Since objects cannot be promoted to the old generation inside the request cycle, objects in the new gen are request allocated objects.
So if we were to eagerly trigger a minor GC after a request, we'd have very little objects to scan, and only need to sweep garbage, which is only a small fraction of time spent in GC.
So I've spent a lot of time doing Hack (and PHP) as well as Java, Python and other languages. For me, as far as serving HTTP requests goes, Hack/PHP are almost the perfect language. Why?
1. A stateless functional core. There's no loading of large libraries, which is an issue with Python and Java in certain paradigms. The core API us just functions that mean startup costs for a non-stateful service are near zero;
2. The model, as alluded to the above quote, basically creates temporary objects and then tears everything down at the end of the request. It's so much more difficult to leak resources this way as opposed to, say, a stateful Java or C++ server. PHP got a lot of hate unjustly for its "global" scope when in fact it's not global at all. "Global" in PHP/Hack is simply request-scoped and pretty much every language offers request-scoping;
3. There's no threading. Hack, in particular, uses a cooperative async/await model. Where you'd normally create threads (eg making a network request), that's handled by the runtime to make an async/await call out of non-blocking I/O. You never have to deal with mutexes, thread starvation, thread pools, lock ups, etc. You never want to deal with that in "application" or "product" code. Never.

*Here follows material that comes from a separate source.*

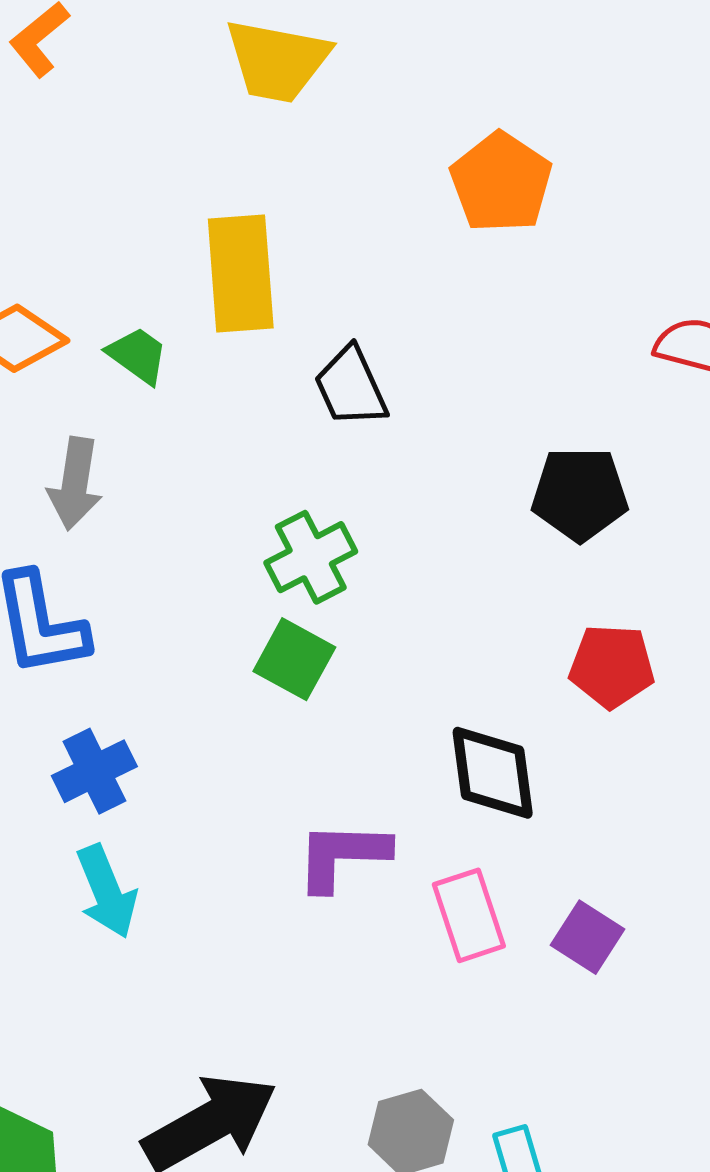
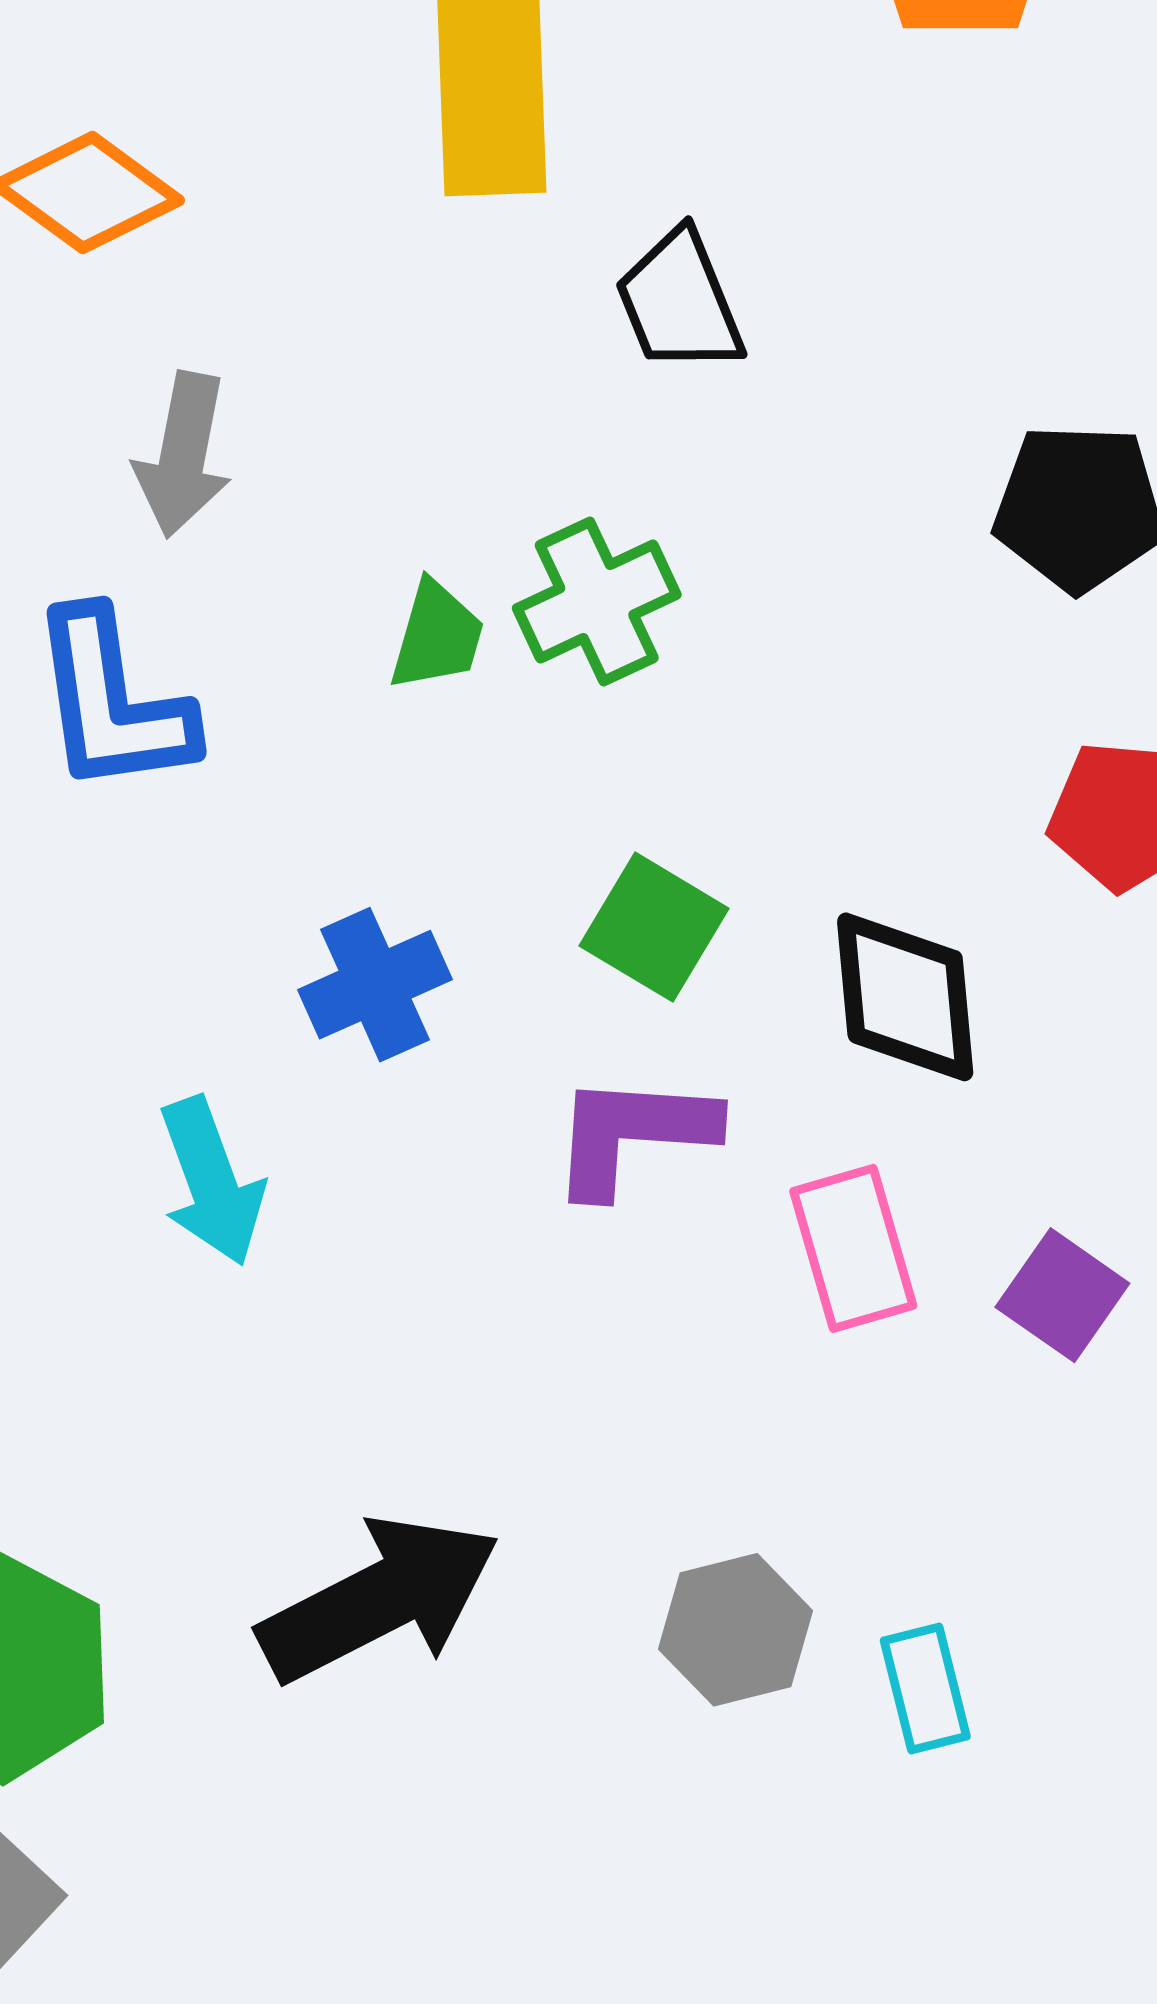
green trapezoid: (138, 355) -> (437, 636), moved, turned 68
green square: (294, 659) -> (654, 927), moved
blue cross: (94, 771) -> (375, 985), moved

So this article is specific to Ruby-on-Rails, which obviously still has persistent objects, hence the need for GC still.
How Facebook deals with this is kinda interesting. Most FB product code uses an in-memory write-through graph database (called TAO, backed to MySQL). There is an entity model in Hack on top of this that does a whole bunch of stuff like enforcing privacy (ie you basically never talk to TAO directly and if you do, you're going to have to explain why that's necessary, and you absolutely never talk to MySQL directly).
But the point is that persistent entities are request-scoped as well (unlike RoR I guess?).